TCC: What’s the strangest thing you’ve ever eaten?

XS: Chocolate covered pretzels and potato chips…!

TCC:  What’s your favorite ingredient?

XS: Salt

TCC:  What’s the ingredient that turns you off the most?

XS: Fake butter

TCC: What’s your favorite tool?

XS: The Nutra bullet. its more than a juicer!

TCC:  What is your favorite thing to do when you’re not cooking?

XS: Travel

TCC: What would you like to do before you get too old to do it?

XS: Travel more

TCC: Tell us a deep dark secret (doesn’t have to be food related). 

XS: I like Traders Joes frozen products

TCC: How do you deal with the stress?  

XS: Cook at home for friends and good wines

TCC: Who would you like to meet?  

XS: The General de Gaulle

TCC: Who would you like to cook for? 

XS: My grandfather, he was a great Chef but never saw me becoming a chef .

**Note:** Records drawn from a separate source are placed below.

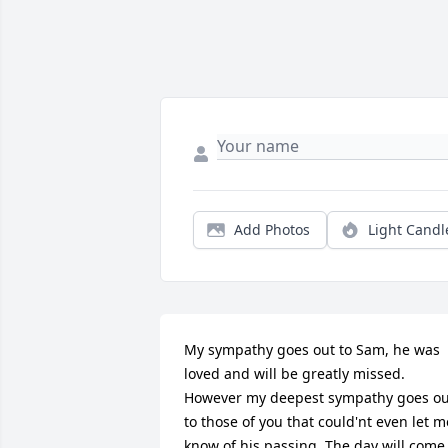
Add Photos
Light Candl
My sympathy goes out to Sam, he was 
loved and will be greatly missed. 
However my deepest sympathy goes out
to those of you that could'nt even let me
know of his passing. The day will come 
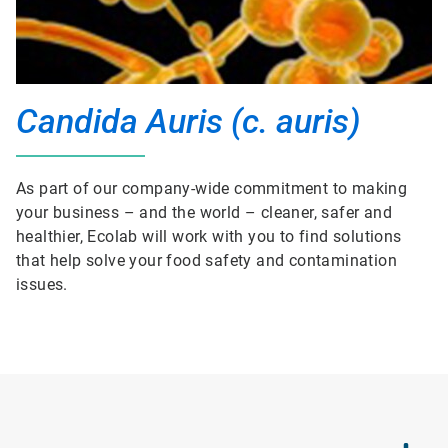
Candida Auris (c. auris)
As part of our company-wide commitment to making
your business – and the world – cleaner, safer and
healthier, Ecolab will work with you to find solutions
that help solve your food safety and contamination
issues.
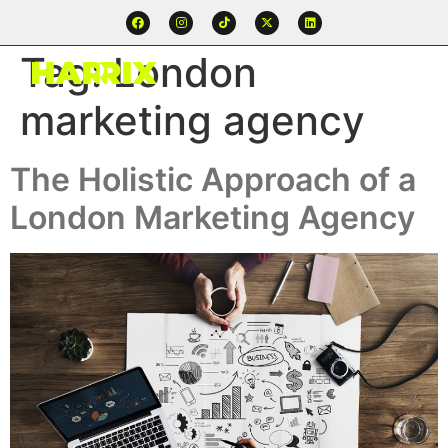
Tag:
London
marketing agency
The Holistic Approach of a
London Marketing Agency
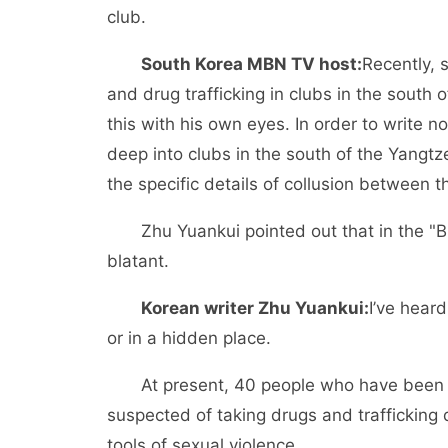
club.
South Korea MBN TV host:
Recently, 
and drug trafficking in clubs in the south 
this with his own eyes. In order to write n
deep into clubs in the south of the Yangt
the specific details of collusion between t
Zhu Yuankui pointed out that in the "B
blatant.
Korean writer Zhu Yuankui:
I’ve hear
or in a hidden place.
At present, 40 people who have been i
suspected of taking drugs and trafficking
tools of sexual violence.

TCC: What was the hardest thing for you to learn? Or is there something  you just can’t get right?  

XS: Molecular gastronomy

TCC: Is there some little something you do for your family to make up for the time you’re not with them?  

XS: We go on eating and discovery trips

TCC: How did becoming a chef change your life? Your direction.  

XS: It never did. this is what I always wanted to do.